REQUIRED WORK: Set down all of the data that follows word for word, without the images.

▬▬▬

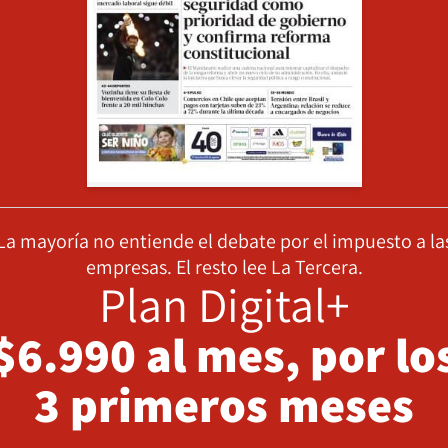
La mayoría no entiende el debate por el impuesto a la
empresas. El resto lee La Tercera.
Plan Digital+
$6.990 al mes, por lo
3 primeros meses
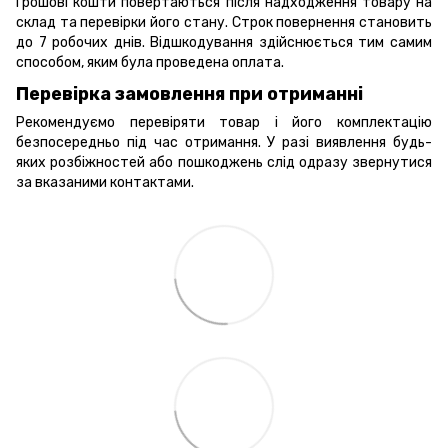
Грошові кошти повертаються після надходження товару на
склад та перевірки його стану. Строк повернення становить
до 7 робочих днів. Відшкодування здійснюється тим самим
способом, яким була проведена оплата.
Перевірка замовлення при отриманні
Рекомендуємо перевіряти товар і його комплектацію
безпосередньо під час отримання. У разі виявлення будь-
яких розбіжностей або пошкоджень слід одразу звернутися
за вказаними контактами.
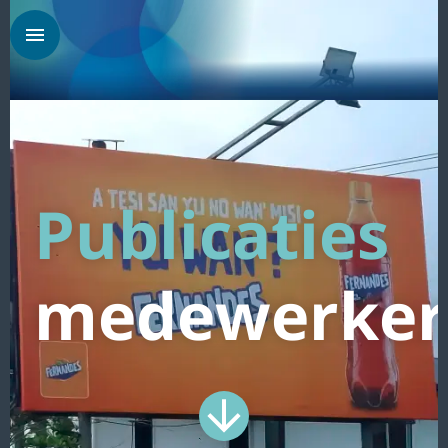
Publicaties
medewerker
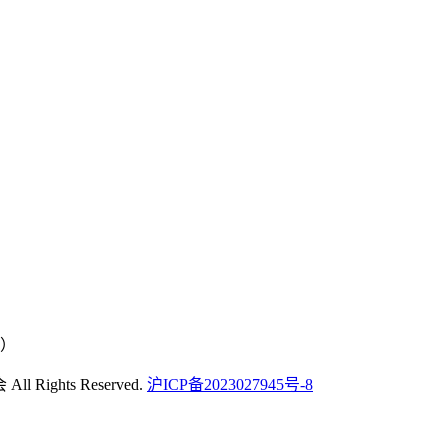
号）
Rights Reserved.
沪ICP备2023027945号-8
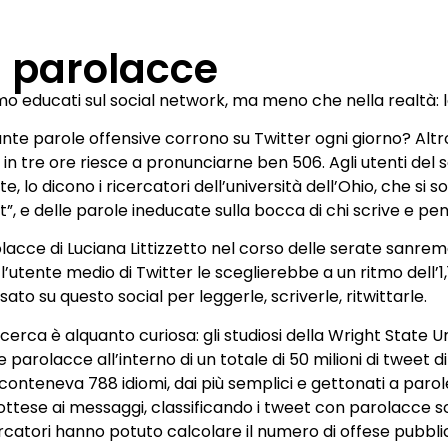
) parolacce
mo educati sul social network, ma meno che nella realtà:
nte parole offensive corrono su Twitter ogni giorno? Altr
 in tre ore riesce a pronunciarne ben 506. Agli utenti del 
e, lo dicono i ricercatori dell’università dell’Ohio, che si sono
t”, e delle parole ineducate sulla bocca di chi scrive e pen
olacce di Luciana Littizzetto nel corso delle serate sanrem
utente medio di Twitter le sceglierebbe a un ritmo dell’1,
to su questo social per leggerle, scriverle, ritwittarle.
icerca è alquanto curiosa: gli studiosi della Wright State Un
 parolacce all’interno di un totale di 50 milioni di tweet d
a conteneva 788 idiomi, dai più semplici e gettonati a paro
tese ai messaggi, classificando i tweet con parolacce sott
rcatori hanno potuto calcolare il numero di offese pubblica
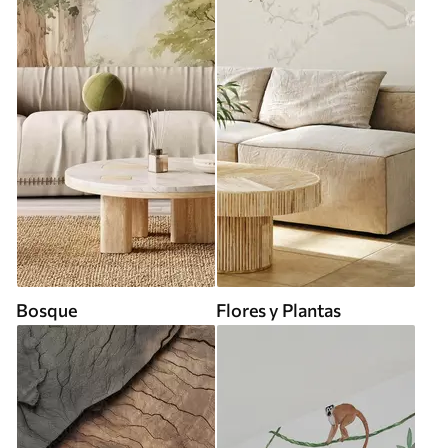
Bosque
Flores y Plantas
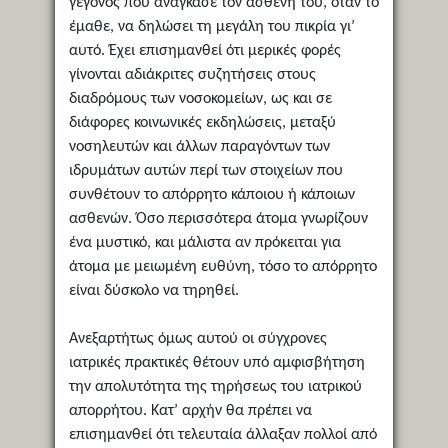
γεγονός που ανάγκασε τον ασθενή του, όταν το
έμαθε, να δηλώσει τη μεγάλη του πικρία γι’
αυτό. Έχει επισημανθεί ότι μερικές φορές
γίνονται αδιάκριτες συζητήσεις στους
διαδρόμους των νοσοκομείων, ως και σε
διάφορες κοινωνικές εκδηλώσεις, μεταξύ
νοσηλευτών και άλλων παραγόντων των
ιδρυμάτων αυτών περί των στοιχείων που
συνθέτουν το απόρρητο κάποιου ή κάποιων
ασθενών. Όσο περισσότερα άτομα γνωρίζουν
ένα μυστικό, και μάλιστα αν πρόκειται για
άτομα με μειωμένη ευθύνη, τόσο το απόρρητο
είναι δύσκολο να τηρηθεί.
Ανεξαρτήτως όμως αυτού οι σύγχρονες
ιατρικές πρακτικές θέτουν υπό αμφισβήτηση
την απολυτότητα της τηρήσεως του ιατρικού
απορρήτου. Κατ’ αρχήν θα πρέπει να
επισημανθεί ότι τελευταία άλλαξαν πολλοί από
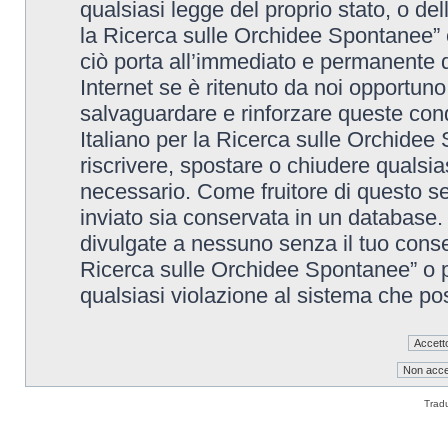
qualsiasi legge del proprio stato, o de
la Ricerca sulle Orchidee Spontanee” è
ciò porta all’immediato e permanente di
Internet se è ritenuto da noi opportuno. 
salvaguardare e rinforzare queste cond
Italiano per la Ricerca sulle Orchidee 
riscrivere, spostare o chiudere qualsi
necessario. Come fruitore di questo se
inviato sia conservata in un database
divulgate a nessuno senza il tuo conse
Ricerca sulle Orchidee Spontanee” o p
qualsiasi violazione al sistema che p
Trad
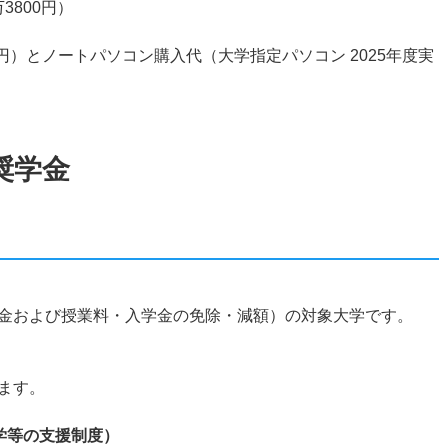
3800円）
円）とノートパソコン購入代（大学指定パソコン 2025年度実
奨学金
金および授業料・入学金の免除・減額）の対象大学です。
ます。
学等の支援制度）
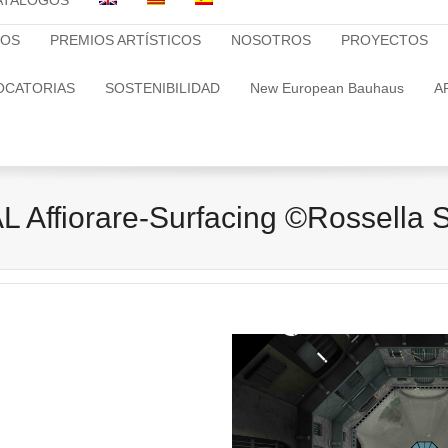
ATALOGOS
TOS
PREMIOS ARTÍSTICOS
NOSOTROS
PROYECTOS
OCATORIAS
SOSTENIBILIDAD
New European Bauhaus
A
Affiorare-Surfacing ©Rossella S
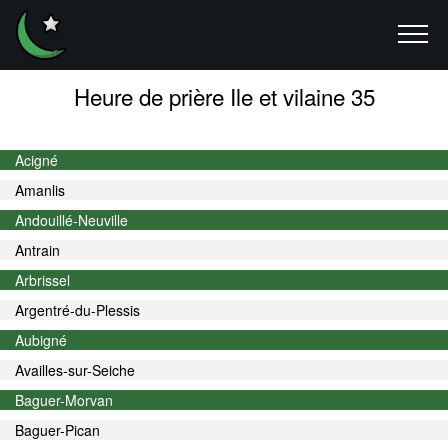
Heure de prière Ile et vilaine 35
Acigné
Amanlis
Andouillé-Neuville
Antrain
Arbrissel
Argentré-du-Plessis
Aubigné
Availles-sur-Seiche
Baguer-Morvan
Baguer-Pican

▬▬▬

OUTPUT:
La mayoría no entiende el debate por el impuesto a la
empresas. El resto lee La Tercera.
Plan Digital+
$6.990 al mes, por lo
3 primeros meses
Грошові кошти повертаються після надходження товару на
склад та перевірки його стану. Строк повернення становить
до 7 робочих днів. Відшкодування здійснюється тим самим
способом, яким була проведена оплата.
Перевірка замовлення при отриманні
Рекомендуємо перевіряти товар і його комплектацію
безпосередньо під час отримання. У разі виявлення будь-
яких розбіжностей або пошкоджень слід одразу звернутися
за вказаними контактами.
Publicaties
medewerker
号）
Rights Reserved.
沪ICP备2023027945号-8
) parolacce
mo educati sul social network, ma meno che nella realtà:
nte parole offensive corrono su Twitter ogni giorno? Altr
 in tre ore riesce a pronunciarne ben 506. Agli utenti del 
e, lo dicono i ricercatori dell’università dell’Ohio, che si sono
t”, e delle parole ineducate sulla bocca di chi scrive e pen
olacce di Luciana Littizzetto nel corso delle serate sanrem
utente medio di Twitter le sceglierebbe a un ritmo dell’1,
to su questo social per leggerle, scriverle, ritwittarle.
icerca è alquanto curiosa: gli studiosi della Wright State Un
 parolacce all’interno di un totale di 50 milioni di tweet d
a conteneva 788 idiomi, dai più semplici e gettonati a paro
tese ai messaggi, classificando i tweet con parolacce sott
rcatori hanno potuto calcolare il numero di offese pubblica
Bosque
Flores y Plantas
γεγονός που ανάγκασε τον ασθενή του, όταν το
έμαθε, να δηλώσει τη μεγάλη του πικρία γι’
αυτό. Έχει επισημανθεί ότι μερικές φορές
γίνονται αδιάκριτες συζητήσεις στους
διαδρόμους των νοσοκομείων, ως και σε
διάφορες κοινωνικές εκδηλώσεις, μεταξύ
νοσηλευτών και άλλων παραγόντων των
ιδρυμάτων αυτών περί των στοιχείων που
συνθέτουν το απόρρητο κάποιου ή κάποιων
ασθενών. Όσο περισσότερα άτομα γνωρίζουν
ένα μυστικό, και μάλιστα αν πρόκειται για
άτομα με μειωμένη ευθύνη, τόσο το απόρρητο
είναι δύσκολο να τηρηθεί.
Ανεξαρτήτως όμως αυτού οι σύγχρονες
ιατρικές πρακτικές θέτουν υπό αμφισβήτηση
την απολυτότητα της τηρήσεως του ιατρικού
απορρήτου. Κατ’ αρχήν θα πρέπει να
επισημανθεί ότι τελευταία άλλαξαν πολλοί από
qualsiasi legge del proprio stato, o de
la Ricerca sulle Orchidee Spontanee” è
ciò porta all’immediato e permanente di
Internet se è ritenuto da noi opportuno. 
salvaguardare e rinforzare queste cond
Italiano per la Ricerca sulle Orchidee 
riscrivere, spostare o chiudere qualsi
necessario. Come fruitore di questo se
inviato sia conservata in un database
divulgate a nessuno senza il tuo conse
Ricerca sulle Orchidee Spontanee” o p
qualsiasi violazione al sistema che p
Trad
3800円）
円）とノートパソコン購入代（大学指定パソコン 2025年度実
奨学金
金および授業料・入学金の免除・減額）の対象大学です。
ます。
学等の支援制度）
ATALOGOS
TOS
PREMIOS ARTÍSTICOS
NOSOTROS
PROYECTOS
OCATORIAS
SOSTENIBILIDAD
New European Bauhaus
A
Affiorare-Surfacing ©Rossella S
Heure de prière Ile et vilaine 35
Acigné
Amanlis
Andouillé-Neuville
Antrain
Arbrissel
Argentré-du-Plessis
Aubigné
Availles-sur-Seiche
Baguer-Morvan
Baguer-Pican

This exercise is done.